AIM OF THE TASK: Every entry must come back exactly as it was given.

[Dataset entries]
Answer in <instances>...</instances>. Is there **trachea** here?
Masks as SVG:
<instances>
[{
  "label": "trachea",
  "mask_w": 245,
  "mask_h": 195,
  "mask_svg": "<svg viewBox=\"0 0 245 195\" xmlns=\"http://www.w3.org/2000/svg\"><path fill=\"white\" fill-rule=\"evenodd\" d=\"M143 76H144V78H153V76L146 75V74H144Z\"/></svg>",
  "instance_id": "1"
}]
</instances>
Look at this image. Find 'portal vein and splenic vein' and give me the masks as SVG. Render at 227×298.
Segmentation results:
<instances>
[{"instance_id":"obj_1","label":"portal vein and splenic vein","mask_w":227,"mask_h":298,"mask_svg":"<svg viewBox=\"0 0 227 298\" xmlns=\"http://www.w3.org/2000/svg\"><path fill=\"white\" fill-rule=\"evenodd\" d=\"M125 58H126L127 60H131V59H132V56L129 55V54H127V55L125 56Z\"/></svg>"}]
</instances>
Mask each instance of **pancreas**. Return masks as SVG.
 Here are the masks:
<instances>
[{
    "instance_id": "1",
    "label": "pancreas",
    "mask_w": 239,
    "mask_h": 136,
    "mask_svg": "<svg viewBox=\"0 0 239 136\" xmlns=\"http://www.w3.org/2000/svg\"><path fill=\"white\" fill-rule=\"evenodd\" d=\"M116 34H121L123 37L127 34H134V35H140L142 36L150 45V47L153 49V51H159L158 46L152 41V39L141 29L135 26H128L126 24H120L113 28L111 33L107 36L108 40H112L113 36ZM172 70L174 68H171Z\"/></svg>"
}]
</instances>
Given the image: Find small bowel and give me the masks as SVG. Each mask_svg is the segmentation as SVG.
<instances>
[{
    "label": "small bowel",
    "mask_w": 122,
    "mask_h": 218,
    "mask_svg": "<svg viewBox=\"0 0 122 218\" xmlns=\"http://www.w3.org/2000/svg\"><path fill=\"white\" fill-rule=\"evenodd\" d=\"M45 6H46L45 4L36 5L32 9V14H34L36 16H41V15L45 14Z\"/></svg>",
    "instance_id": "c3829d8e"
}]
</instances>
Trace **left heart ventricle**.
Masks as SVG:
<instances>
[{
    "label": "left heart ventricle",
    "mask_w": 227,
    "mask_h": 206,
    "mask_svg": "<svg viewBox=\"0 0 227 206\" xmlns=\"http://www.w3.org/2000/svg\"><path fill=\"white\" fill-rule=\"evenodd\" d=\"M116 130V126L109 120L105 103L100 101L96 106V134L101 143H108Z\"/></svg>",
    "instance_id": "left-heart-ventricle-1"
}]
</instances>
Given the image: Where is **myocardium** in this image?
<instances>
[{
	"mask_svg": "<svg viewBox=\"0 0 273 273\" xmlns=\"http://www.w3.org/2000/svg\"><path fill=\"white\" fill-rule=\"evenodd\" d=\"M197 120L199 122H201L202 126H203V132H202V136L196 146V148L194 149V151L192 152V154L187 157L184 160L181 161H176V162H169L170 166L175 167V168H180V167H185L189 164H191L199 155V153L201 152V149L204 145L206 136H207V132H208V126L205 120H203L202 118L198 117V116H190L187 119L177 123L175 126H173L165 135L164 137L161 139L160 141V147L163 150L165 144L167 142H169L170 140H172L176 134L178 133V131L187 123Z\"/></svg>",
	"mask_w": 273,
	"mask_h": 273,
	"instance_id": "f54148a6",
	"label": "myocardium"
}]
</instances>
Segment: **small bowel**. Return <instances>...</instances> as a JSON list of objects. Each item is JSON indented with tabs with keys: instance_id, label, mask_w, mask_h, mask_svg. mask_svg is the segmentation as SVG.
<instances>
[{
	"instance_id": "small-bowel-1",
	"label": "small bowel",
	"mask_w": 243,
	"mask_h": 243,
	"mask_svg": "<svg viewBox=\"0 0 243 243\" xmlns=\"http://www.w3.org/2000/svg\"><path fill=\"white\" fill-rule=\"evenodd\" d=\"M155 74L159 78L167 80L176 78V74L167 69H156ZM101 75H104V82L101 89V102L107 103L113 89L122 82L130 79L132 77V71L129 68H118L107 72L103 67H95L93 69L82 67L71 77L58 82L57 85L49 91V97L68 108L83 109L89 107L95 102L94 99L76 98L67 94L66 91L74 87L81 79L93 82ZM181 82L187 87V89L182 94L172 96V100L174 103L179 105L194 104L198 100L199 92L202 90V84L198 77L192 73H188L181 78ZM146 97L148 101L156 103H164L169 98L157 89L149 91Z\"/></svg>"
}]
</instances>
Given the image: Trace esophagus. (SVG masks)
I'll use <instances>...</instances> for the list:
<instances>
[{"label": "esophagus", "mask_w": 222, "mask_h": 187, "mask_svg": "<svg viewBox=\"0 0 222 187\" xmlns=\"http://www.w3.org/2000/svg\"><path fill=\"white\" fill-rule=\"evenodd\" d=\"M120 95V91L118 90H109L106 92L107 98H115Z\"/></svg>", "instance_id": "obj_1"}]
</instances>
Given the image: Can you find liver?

OUTPUT OF THE EXERCISE:
Answer in <instances>...</instances>. Is there **trachea** here?
Masks as SVG:
<instances>
[{
  "label": "trachea",
  "mask_w": 245,
  "mask_h": 195,
  "mask_svg": "<svg viewBox=\"0 0 245 195\" xmlns=\"http://www.w3.org/2000/svg\"><path fill=\"white\" fill-rule=\"evenodd\" d=\"M143 76H144V78H153V76L146 75V74H144Z\"/></svg>",
  "instance_id": "1"
}]
</instances>
Look at this image. Find 'portal vein and splenic vein' and give me the masks as SVG. Render at 227×298.
Segmentation results:
<instances>
[{"instance_id":"obj_1","label":"portal vein and splenic vein","mask_w":227,"mask_h":298,"mask_svg":"<svg viewBox=\"0 0 227 298\" xmlns=\"http://www.w3.org/2000/svg\"><path fill=\"white\" fill-rule=\"evenodd\" d=\"M125 58H126L127 60H131V59H132V56L129 55V54H127V55L125 56Z\"/></svg>"}]
</instances>
Mask each instance of **pancreas**. Return masks as SVG.
 Here are the masks:
<instances>
[{
    "instance_id": "1",
    "label": "pancreas",
    "mask_w": 239,
    "mask_h": 136,
    "mask_svg": "<svg viewBox=\"0 0 239 136\" xmlns=\"http://www.w3.org/2000/svg\"><path fill=\"white\" fill-rule=\"evenodd\" d=\"M116 34H121L123 37L127 34H134V35H140L142 36L150 45V47L153 49V51H159L158 46L152 41V39L141 29L135 26H128L126 24H120L113 28L111 33L107 36L108 40H112L113 36ZM172 70L174 68H171Z\"/></svg>"
}]
</instances>
Given the image: Find small bowel and give me the masks as SVG. Each mask_svg is the segmentation as SVG.
<instances>
[{
    "label": "small bowel",
    "mask_w": 122,
    "mask_h": 218,
    "mask_svg": "<svg viewBox=\"0 0 122 218\" xmlns=\"http://www.w3.org/2000/svg\"><path fill=\"white\" fill-rule=\"evenodd\" d=\"M45 6H46L45 4L36 5L32 9V14H34L36 16H41V15L45 14Z\"/></svg>",
    "instance_id": "c3829d8e"
}]
</instances>
Trace **left heart ventricle**.
Masks as SVG:
<instances>
[{
    "label": "left heart ventricle",
    "mask_w": 227,
    "mask_h": 206,
    "mask_svg": "<svg viewBox=\"0 0 227 206\" xmlns=\"http://www.w3.org/2000/svg\"><path fill=\"white\" fill-rule=\"evenodd\" d=\"M116 130V126L109 120L105 103L100 101L96 106V134L101 143H108Z\"/></svg>",
    "instance_id": "left-heart-ventricle-1"
}]
</instances>
Given the image: Where is **myocardium** in this image?
<instances>
[{
	"mask_svg": "<svg viewBox=\"0 0 273 273\" xmlns=\"http://www.w3.org/2000/svg\"><path fill=\"white\" fill-rule=\"evenodd\" d=\"M197 120L199 122H201L202 126H203V132H202V136L196 146V148L194 149V151L192 152V154L187 157L184 160L181 161H176V162H169L170 166L175 167V168H180V167H185L189 164H191L199 155V153L201 152V149L204 145L206 136H207V132H208V126L205 120H203L202 118L198 117V116H190L187 119L177 123L175 126H173L165 135L164 137L161 139L160 141V147L163 150L165 144L167 142H169L170 140H172L176 134L178 133V131L187 123Z\"/></svg>",
	"mask_w": 273,
	"mask_h": 273,
	"instance_id": "f54148a6",
	"label": "myocardium"
}]
</instances>
Segment: **small bowel**. Return <instances>...</instances> as a JSON list of objects. Each item is JSON indented with tabs with keys: instance_id, label, mask_w, mask_h, mask_svg. mask_svg is the segmentation as SVG.
<instances>
[{
	"instance_id": "small-bowel-1",
	"label": "small bowel",
	"mask_w": 243,
	"mask_h": 243,
	"mask_svg": "<svg viewBox=\"0 0 243 243\" xmlns=\"http://www.w3.org/2000/svg\"><path fill=\"white\" fill-rule=\"evenodd\" d=\"M155 74L159 78L167 80L176 78V74L167 69H156ZM101 75H104V82L101 89V102L107 103L113 89L122 82L130 79L132 77V71L129 68H118L107 72L103 67H95L93 69L82 67L71 77L58 82L57 85L49 91V97L68 108L83 109L89 107L95 102L94 99L76 98L67 94L66 91L74 87L81 79L93 82ZM181 82L187 87V89L182 94L172 96V100L174 103L179 105L194 104L198 100L199 92L202 90V84L198 77L192 73H188L181 78ZM146 97L148 101L156 103H164L169 98L157 89L149 91Z\"/></svg>"
}]
</instances>
Given the image: Trace esophagus. (SVG masks)
I'll use <instances>...</instances> for the list:
<instances>
[{"label": "esophagus", "mask_w": 222, "mask_h": 187, "mask_svg": "<svg viewBox=\"0 0 222 187\" xmlns=\"http://www.w3.org/2000/svg\"><path fill=\"white\" fill-rule=\"evenodd\" d=\"M120 95V91L118 90H109L106 92L107 98H115Z\"/></svg>", "instance_id": "obj_1"}]
</instances>
Given the image: Can you find liver?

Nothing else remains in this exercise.